Pakistan: Thousands evacuated due to flooding
Around 100,000 people have been evacuated in Pakistan’s eastern Punjab province due to flooding, emergency services said on Wednesday.
“We have rescued 100,000 people and transferred them to safer places,” Punjab emergency services spokesperson Farooq Ahmad said.
Rescue boats travelled from village to village over the past several days, collecting people forced to wait on the roofs of their homes as the water level rose around them.
Pakistan’s chief meteorologist covering floods, Muhammad Aslam, said the river level was at its highest in 35 years.
Punjab’s disaster management agency warned that monsoon rains could exacerbate flooding in the coming days.
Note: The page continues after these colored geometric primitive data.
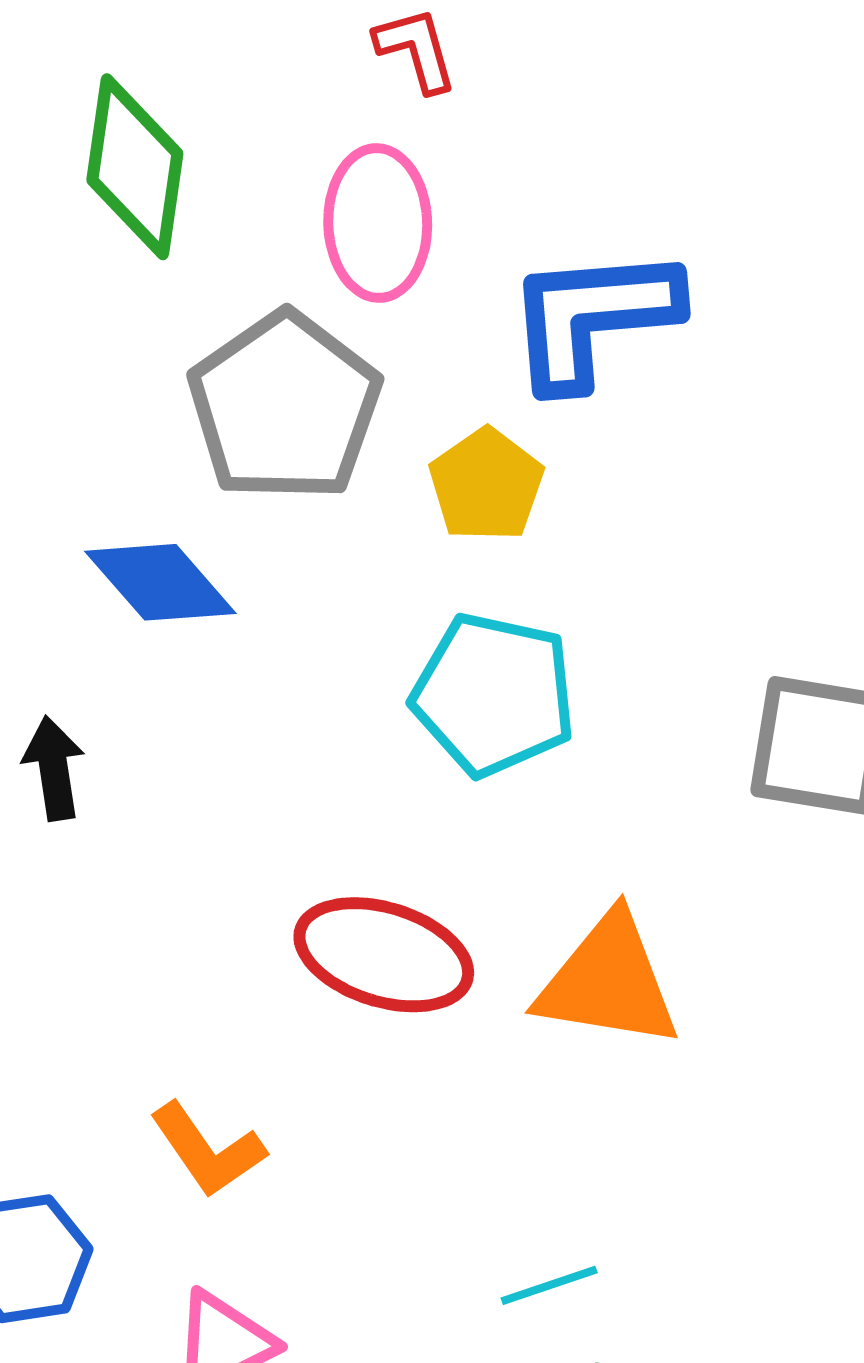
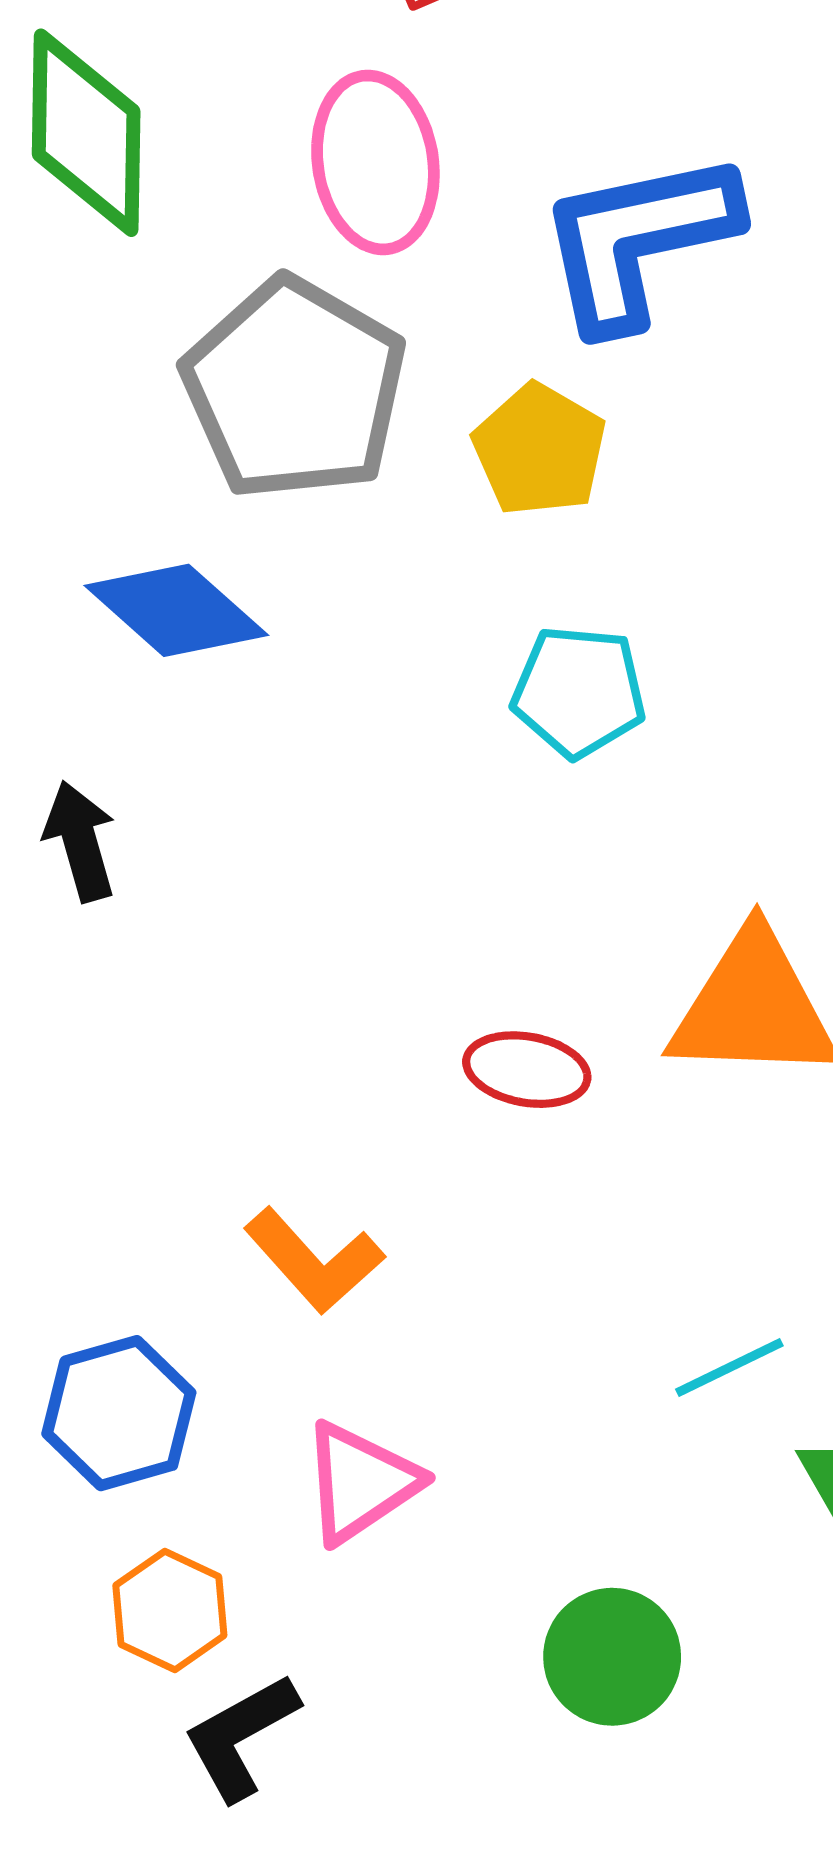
cyan pentagon: (494, 695) -> (579, 692), size x0.7
red ellipse: (384, 955) -> (527, 1070), moved, size x0.6

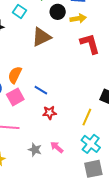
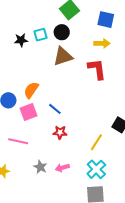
cyan square: (20, 11) -> (40, 35), moved, turned 32
black circle: (58, 12) -> (62, 32), moved
red L-shape: (90, 44) -> (97, 69), moved
pink arrow: (57, 147) -> (62, 168), turned -64

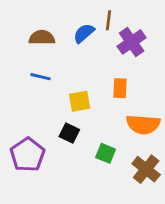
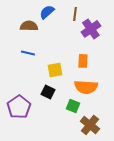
blue semicircle: (84, 33) -> (47, 12), moved
orange semicircle: (143, 124) -> (86, 87), moved
brown cross: (146, 169) -> (90, 125), moved

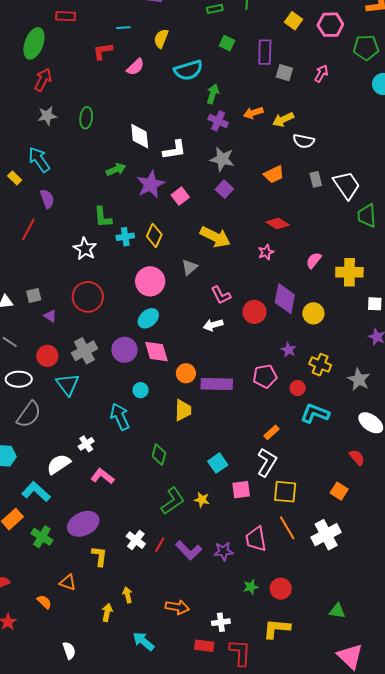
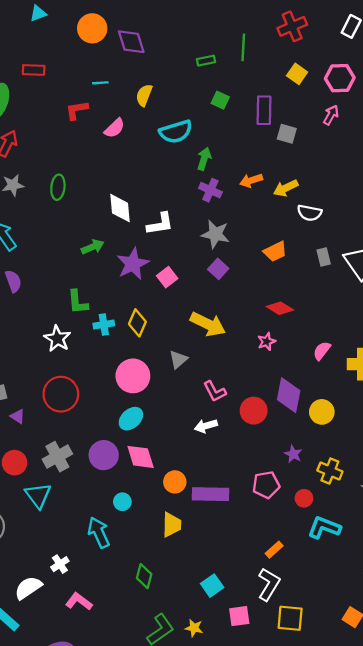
pink arrow: (321, 73) -> (331, 115), moved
More than 175 people died in the monsoon season
Emergency services reported that more than 175 people have died since the beginning of the monsoon season in late June.
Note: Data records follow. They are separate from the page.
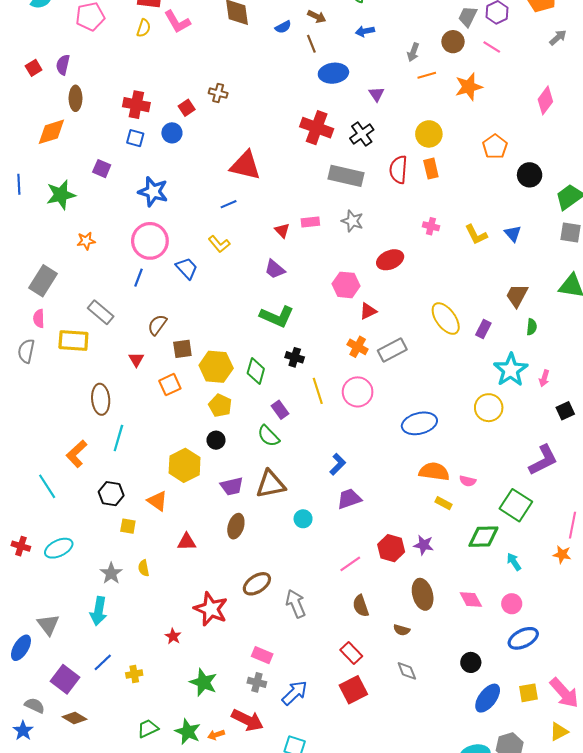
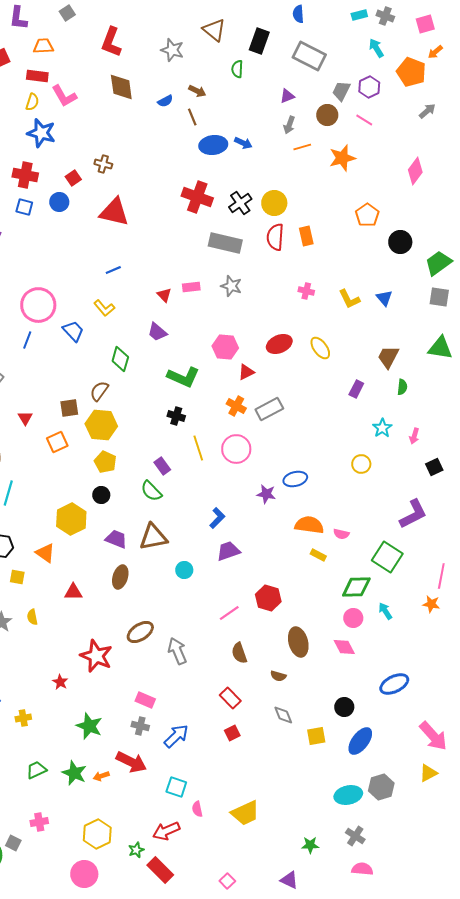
blue arrow: (365, 31) -> (243, 143), moved, turned -144
purple triangle: (376, 94) -> (287, 96), moved, turned 42
yellow circle: (429, 134) -> (274, 203), moved
red triangle: (245, 165) -> (114, 212), moved
blue star: (153, 192) -> (41, 133), moved
red ellipse: (390, 260) -> (279, 344), moved
green L-shape: (277, 316) -> (183, 377), moved
yellow ellipse: (446, 319) -> (320, 348), moved, size x0.7
brown semicircle: (157, 325) -> (99, 391), moved
cyan star: (511, 370) -> (382, 428), size x0.6
green diamond: (256, 371) -> (120, 359), moved
yellow circle: (489, 408) -> (361, 464), size x0.7
blue ellipse: (419, 423) -> (295, 479), size x0.7
purple trapezoid: (232, 486) -> (116, 539), turned -145
purple star: (424, 545) -> (266, 494), moved
pink circle: (512, 604) -> (353, 618), moved
red square: (353, 690) -> (232, 733), size x0.6
yellow square: (528, 693) -> (316, 736), moved

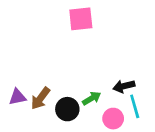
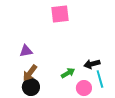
purple triangle: (18, 97) -> (26, 51), moved
black circle: (67, 109) -> (31, 87), moved

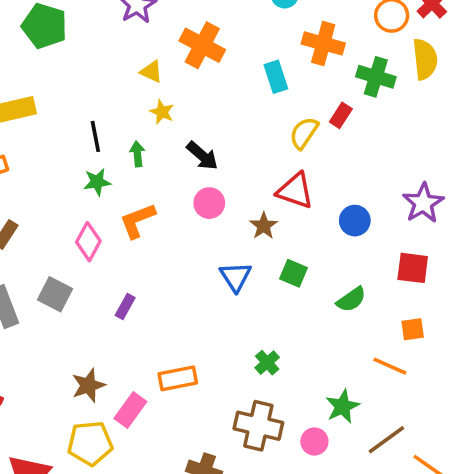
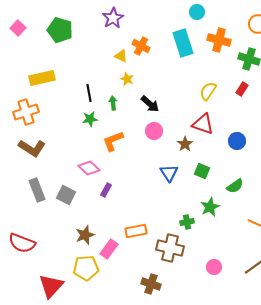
orange cross: (202, 45) -> (141, 46), moved, size x0.7
cyan rectangle: (276, 77) -> (183, 43), moved, size x1.5
red rectangle: (341, 115) -> (242, 89), moved
pink diamond: (88, 242) -> (89, 168), moved, turned -75
gray square: (55, 294) -> (66, 195), moved
green cross: (267, 363) -> (187, 222), turned 32
green star: (343, 406) -> (210, 207), moved
brown cross: (258, 426) -> (170, 248), moved

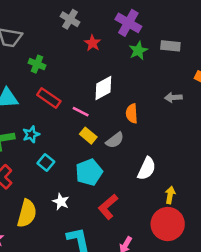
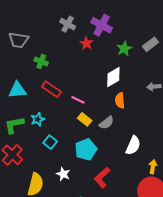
purple cross: (128, 23) -> (102, 25), moved
gray rectangle: (170, 46) -> (151, 44), turned -42
white diamond: (103, 88) -> (113, 77), moved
Several hundred villages and thousands of acres of cropland were inundated when the Sutlej River burst its banks on Sunday.
Punjjab’s chief minister, Mohsin Naqvi, said monsoon rains had prompted Indian authorities to release reservoir water into the Sutlej, causing flooding downstream into Pakistan.
The Sutlej River is a tributary of the Indus that runs through the Punjab region in India and Pakistan. Under the terms of the Indus Water Treaty that governs the major waterway and its five tributaries, the Sutlej is assigned to New Delhi.
Pakistan is still recovering from devastating floods in 2022 that affected over 33 million people and killed 1,739. They caused $30 billion (€27.6 billion) in damage to the country’s economy.